As many as 17 river dolphins have been found dead in Chittagong's Halda River since October last year.

Experts have mainly blamed pollution, river dredging and the plying of mechanized vessels for the deaths.

River dolphins, locally known as Shushuk, have been classified as "critically endangered" in the International Union for Conservation of Nature Red List of Threatened Species.

Fifteen dolphins were found dead between October last year and January 5. Bodies of two more were found floating in the Halda River on January 20 and February 1.

According to Halda River Research Laboratory, the river dolphin population will not exceed 1,200 across the globe and about 250 of them are believed to be found in the Halda River.
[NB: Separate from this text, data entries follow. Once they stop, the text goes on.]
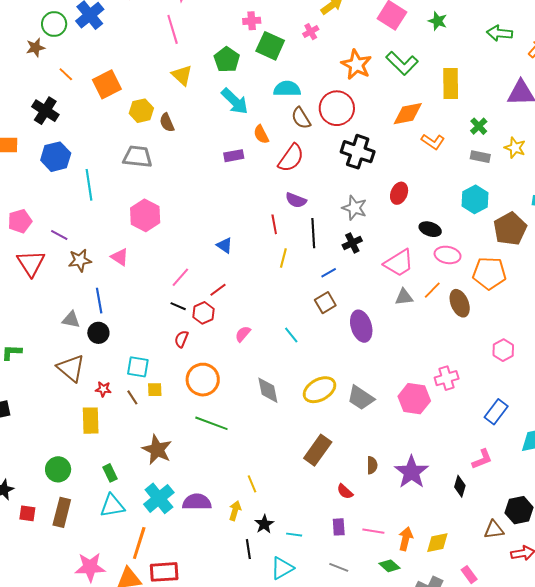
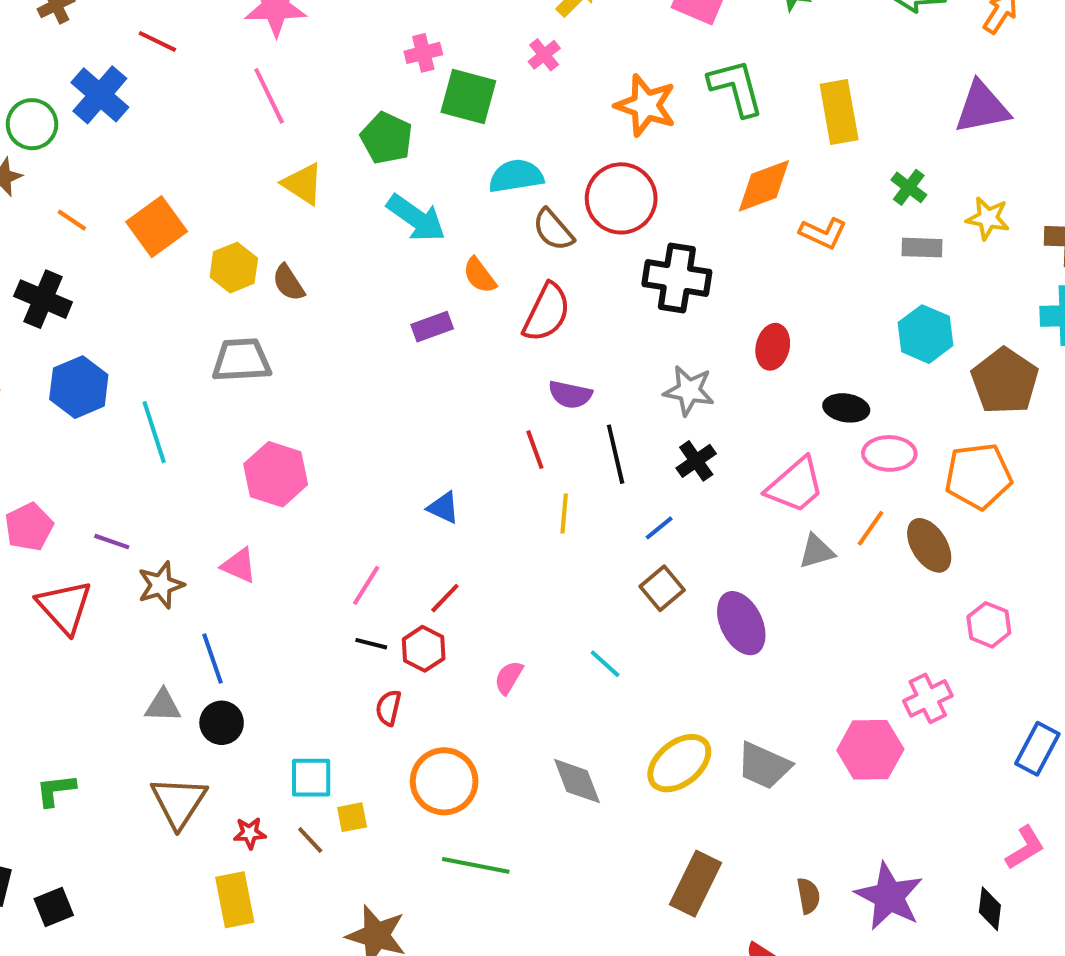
green L-shape: (402, 63) -> (736, 88), turned -140
pink hexagon: (503, 350) -> (989, 625), moved
brown triangle: (71, 368) -> (179, 802), turned 32

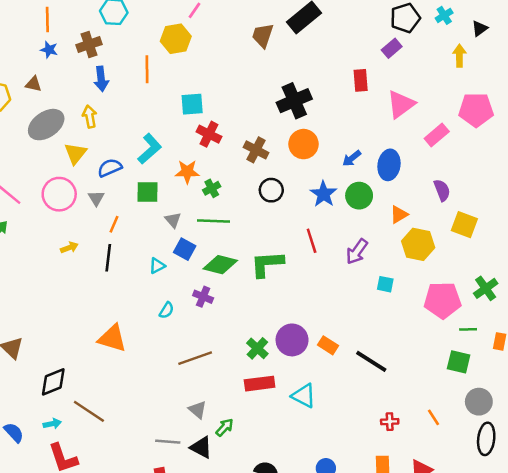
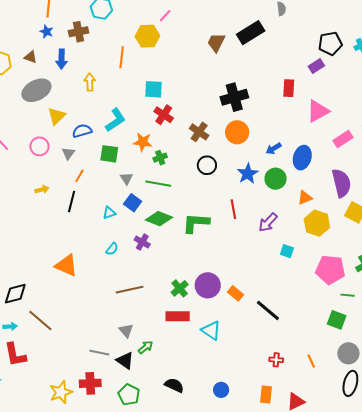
blue arrow: (101, 79) -> (62, 59), moved
yellow arrow: (90, 117) -> (90, 82), moved
purple semicircle: (442, 190) -> (341, 183), size x1.6
pink circle: (59, 194) -> (39, 146), size x0.7

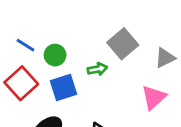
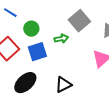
blue line: (25, 45) -> (10, 13), moved

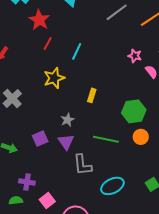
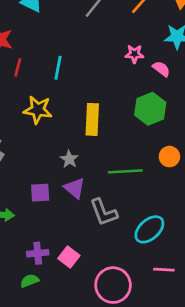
yellow star: (54, 78) -> (38, 110), turned -30
yellow rectangle: (92, 95) -> (92, 119), size x1.6
green hexagon: (134, 111) -> (150, 109), moved
purple square: (40, 139) -> (40, 193), turned 35
pink square: (47, 201) -> (69, 257), moved

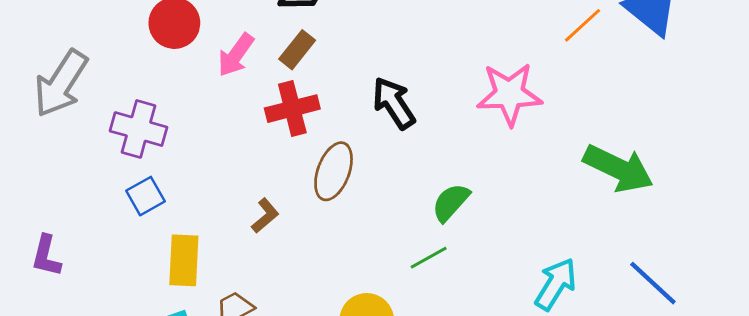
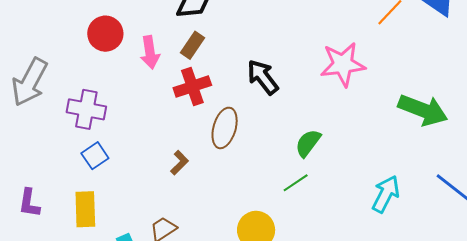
pink arrow: (236, 55) -> (150, 52), turned -40
yellow rectangle: (184, 260) -> (85, 209), moved

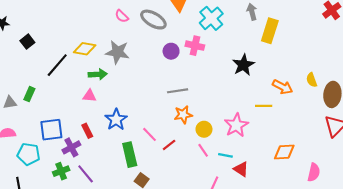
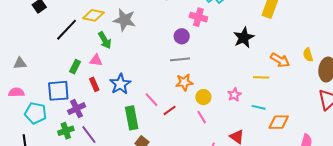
purple circle: (171, 51) -> (182, 36), moved
green arrow: (98, 74) -> (105, 40), turned 60
green rectangle: (29, 94) -> (75, 67), moved
pink star: (236, 125) -> (234, 95), size x0.6
red rectangle: (87, 131) -> (94, 84), moved
cyan line: (225, 155) -> (259, 107), moved

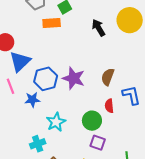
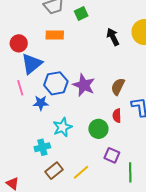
orange rectangle: (52, 23) -> (55, 35), moved
purple square: (98, 143) -> (112, 155), moved

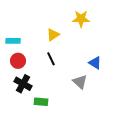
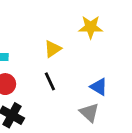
blue triangle: (95, 63) -> (99, 87), moved

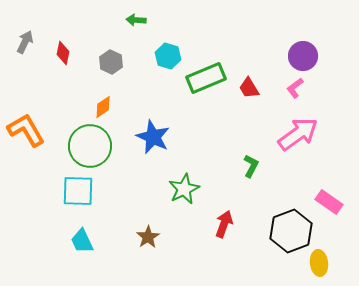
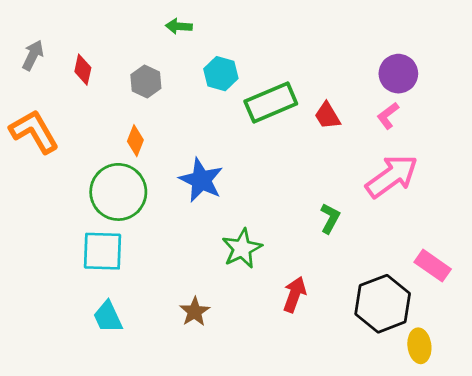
orange diamond: (103, 107) -> (135, 141), turned -35
orange L-shape: (26, 130) -> (34, 131), moved

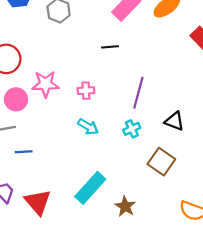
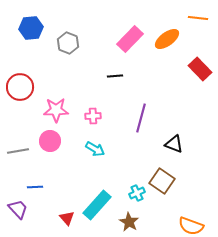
pink circle: (16, 99) -> (50, 141), moved
cyan cross: (132, 129) -> (137, 193), moved
blue line: (24, 152) -> (35, 187), moved
red triangle: (38, 202) -> (67, 218), moved, size x0.6

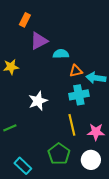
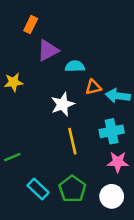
cyan cross: (79, 95) -> (112, 131), moved
white star: (38, 101) -> (63, 104), moved
yellow line: (72, 125) -> (72, 141), moved
cyan rectangle: (23, 166) -> (38, 189), moved

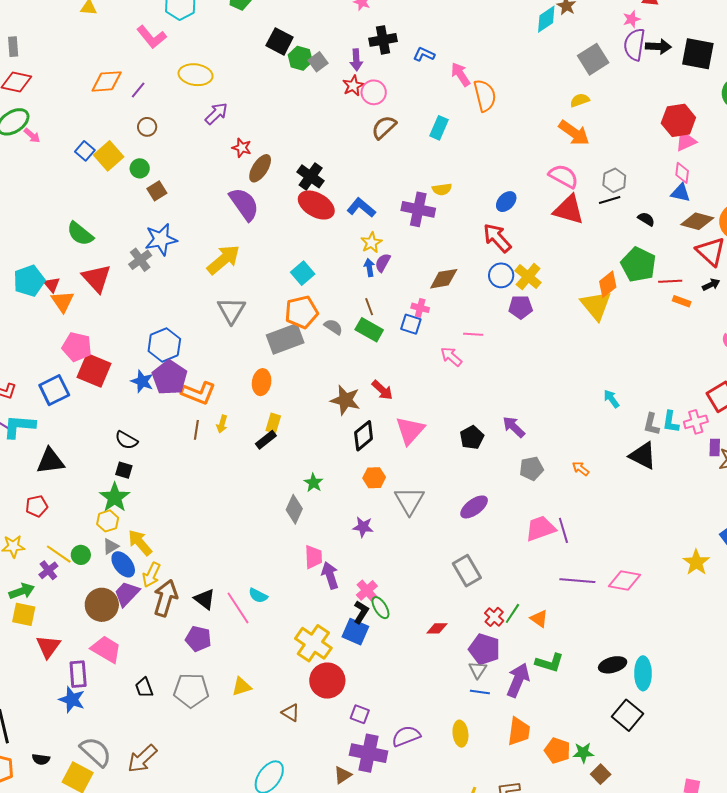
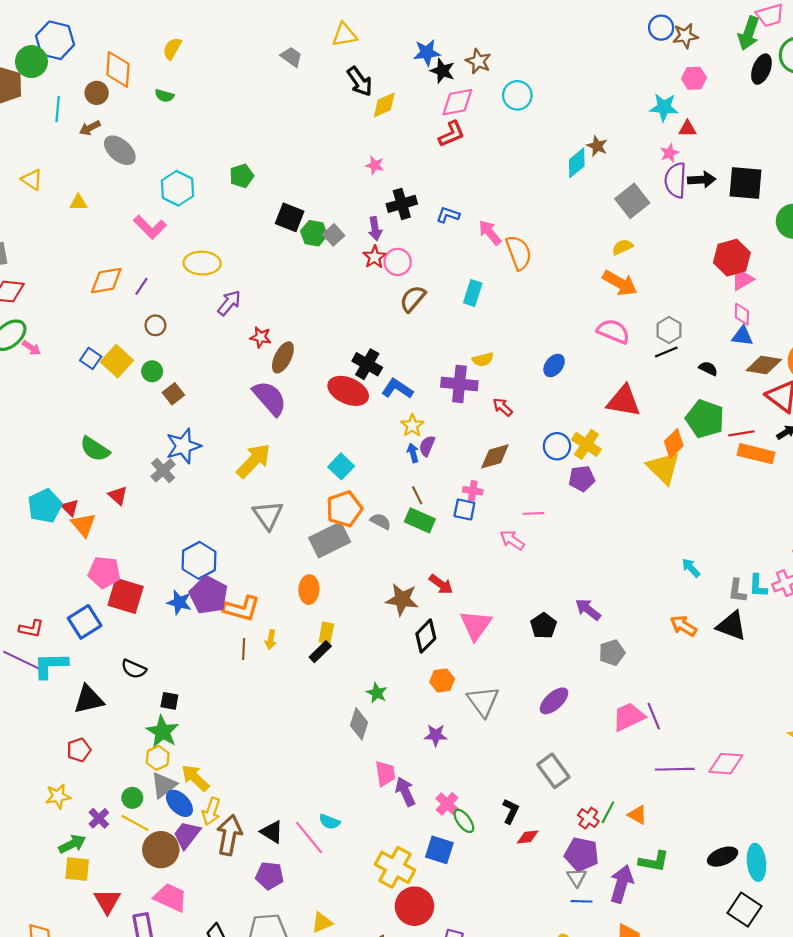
black cross: (311, 176) -> (367, 364), moved
red triangle: (569, 210) -> (624, 401), moved
red arrow: (497, 238) -> (503, 407), moved, size x0.6
red triangle: (97, 278) -> (118, 496), size x0.6
orange rectangle: (682, 301) -> (756, 454), size x1.8
black semicircle: (126, 440) -> (134, 669), moved
orange arrow: (581, 469) -> (683, 626), moved, size x1.4
gray triangle: (111, 546) -> (164, 785), size x1.5
yellow line: (59, 554) -> (135, 823), moved
black L-shape: (361, 612) -> (511, 811), moved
"Dolphins are called bio-indicators. The presence of a good number of dolphins in a particular area is an indicator that it has clean water," said Prof Saidur Rahman Chowdhury of Chittagong University's Institute of Marine Sciences and Fisheries.

Two types of dolphins are found in Bangladesh - the Irrawaddy dolphin and the Gangetic dolphin.

Halda River researcher Prof Manzoorul Kibria said the dolphin found dead on Thursday was four feet long. He demanded Halda be declared a sanctuary for the river dolphins.

The government in 2016 said it was planning to declare Halda River, the only natural carp breeding ground in the world, as an Ecologically Critical Area. But no apparent progress has so far been made in that regard.